TRIESTE – Cinque fucili d’assalto Kalashnikov e 356 cartucce: è quanto ha sequestrato la Finanza al confine orientale nell’ambito di un’operazione contro il traffico internazionale di armi.
Due cittadini albanesi sono stati arrestati, mentre in Albania è stato fermato il presunto mittente dell’arsenale.
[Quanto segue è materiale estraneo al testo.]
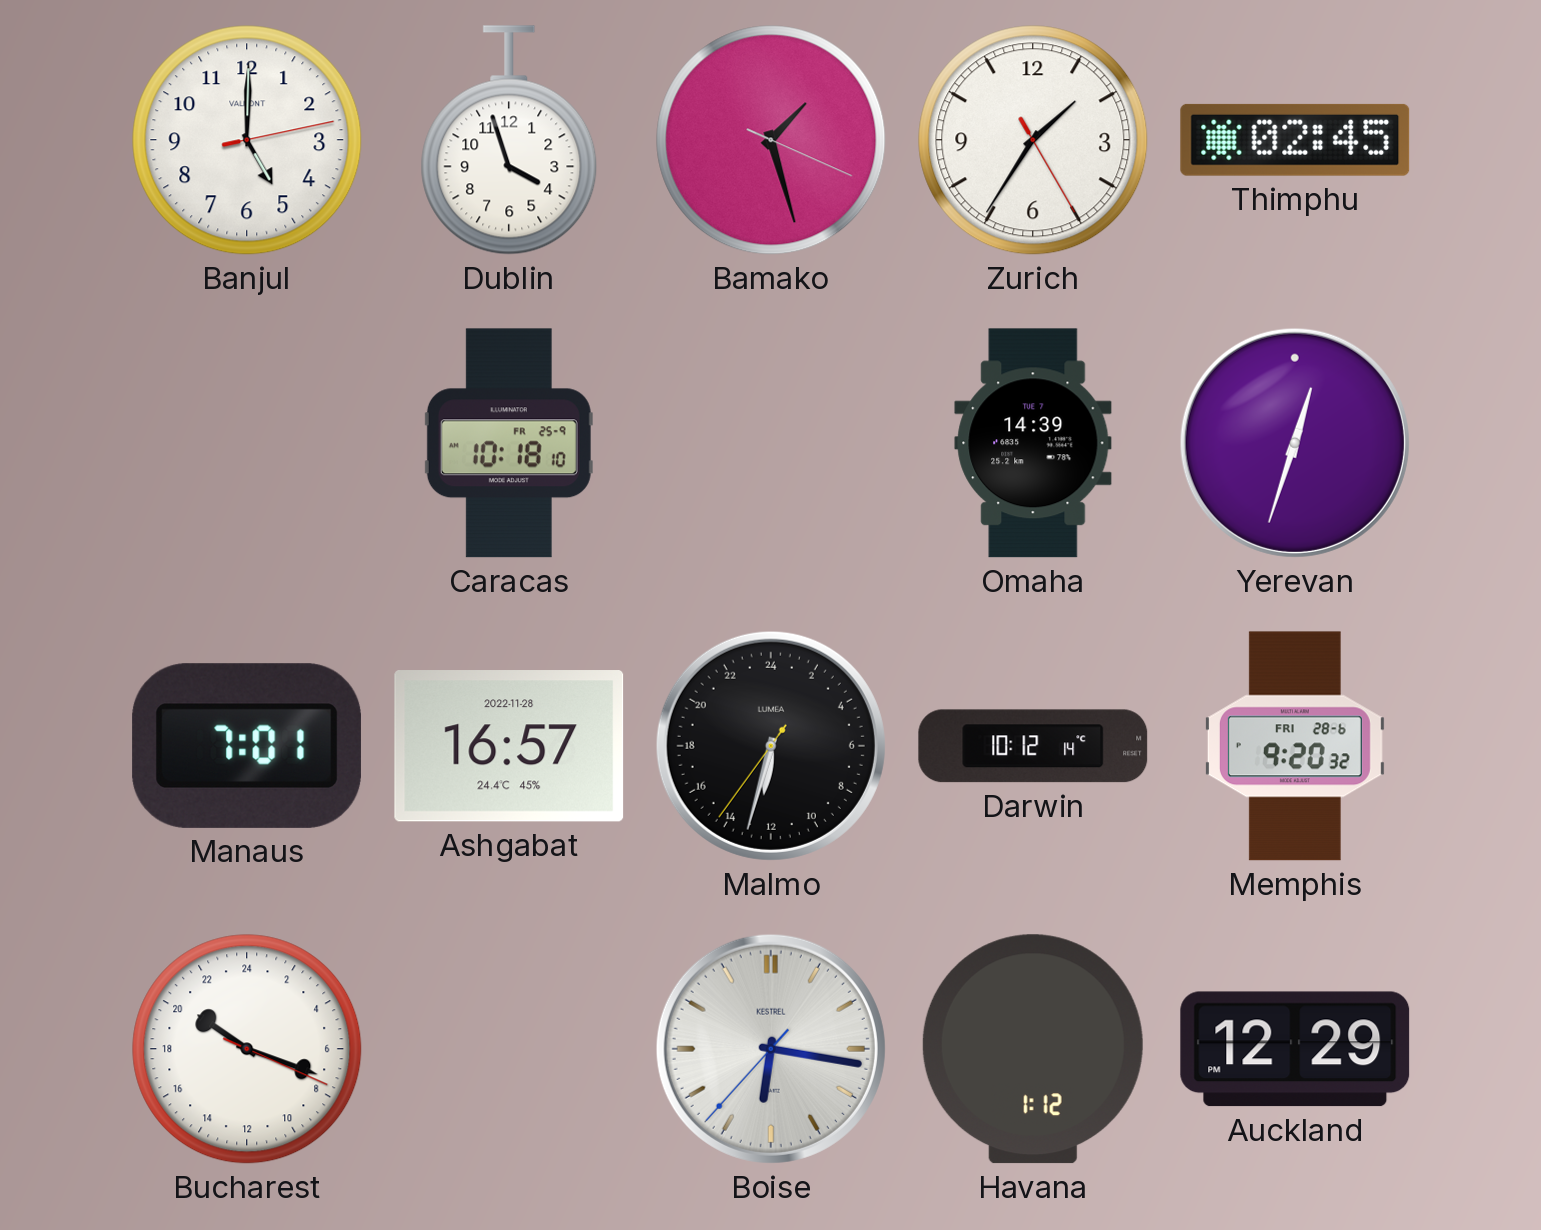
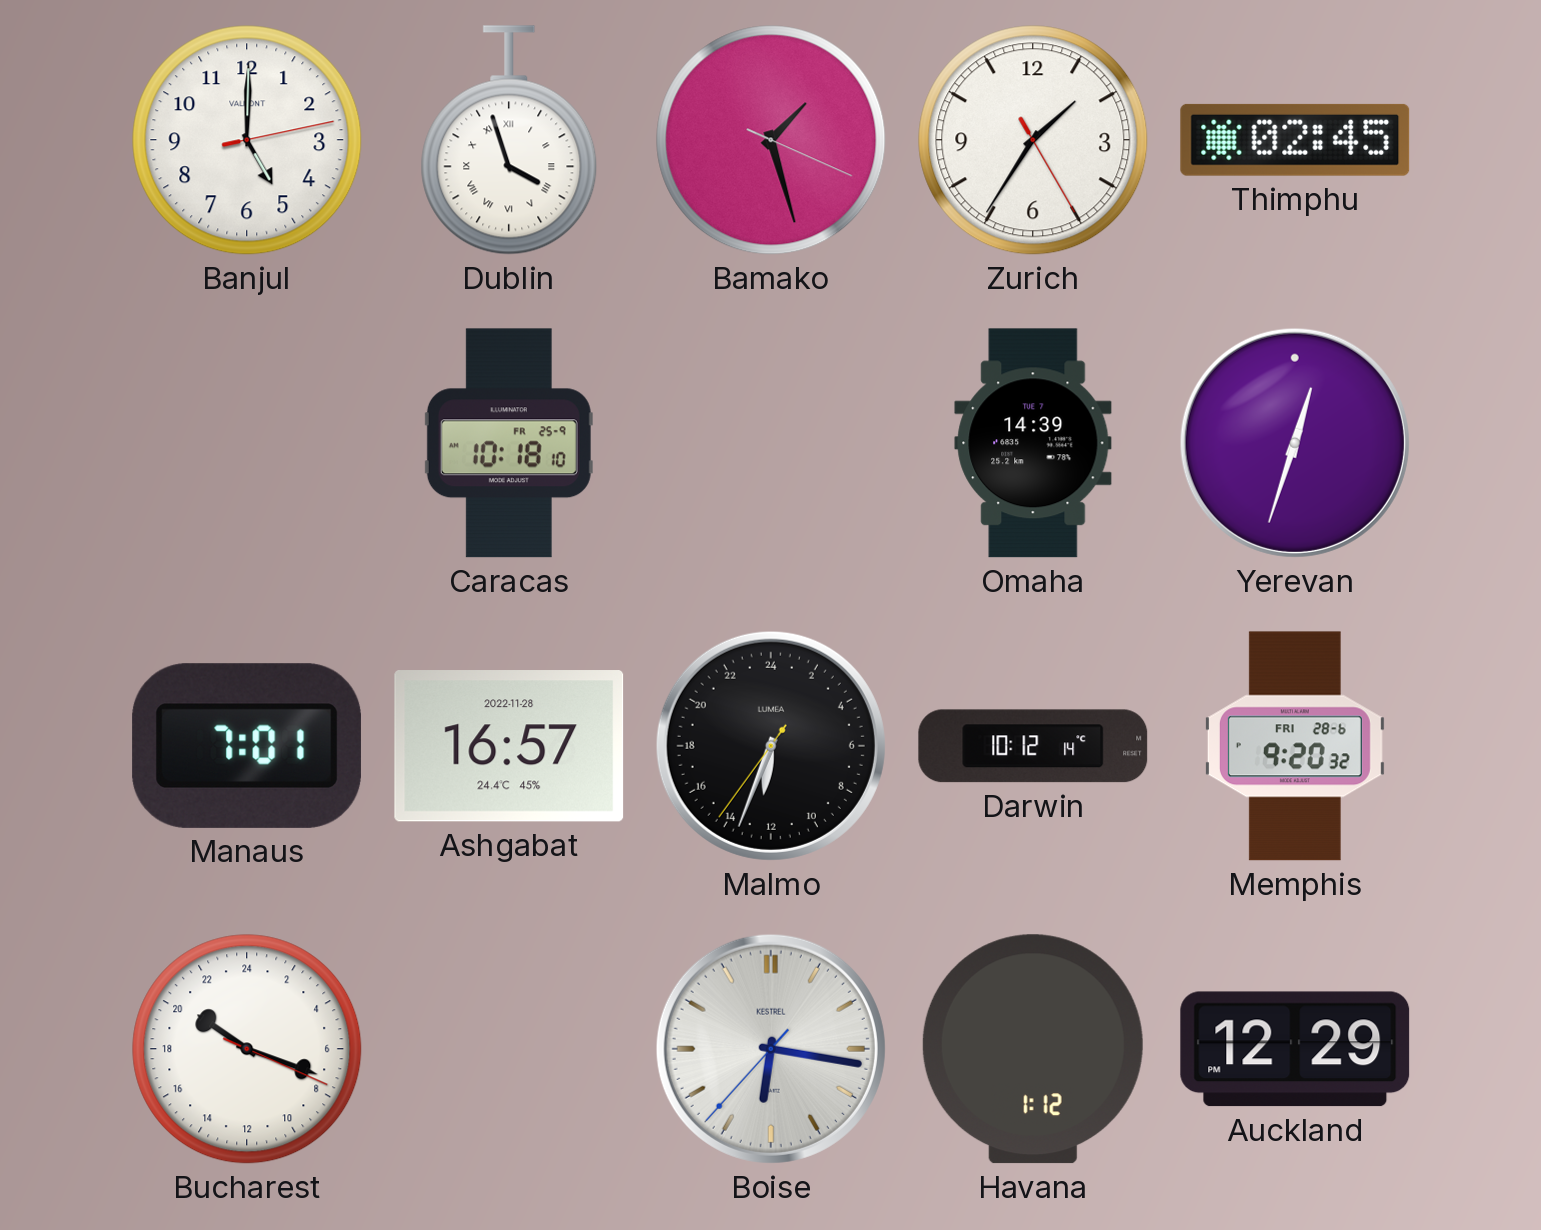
Dublin numerals: Arabic -> Roman
Malmo: 12:32 -> 12:33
L’operazione è stata condotta dai militari della Compagnia di Monfalcone (Gorizia) e del Nucleo di polizia economico-finanziaria di Trieste-Gico, che hanno controllato un minivan con targa albanese in ingresso in Italia dal valico sloveno di Sant’Andrea. A bordo viaggiavano cinque passeggeri e due autisti, tutti originari dell’Albania. Il nervosismo mostrato dai conducenti ha insospettito i finanzieri, che hanno approfondito le verifiche sui bagagli. In una valigia, dal peso anomalo, sono stati scoperti tre Kalashnikov AK-47 occultati tra la scocca e il rivestimento interno; ulteriori controlli hanno portato al rinvenimento di altri due fucili, cinque caricatori e 356 munizioni. Le armi e i telefoni cellulari sono stati sequestrati e per i due autisti è scattato l’arresto in flagranza per violazione della normativa sulle armi. Le indagini, estese a livello internazionale, hanno consentito alle autorità albanesi di arrestare a Hot il presunto responsabile dell’invio delle armi.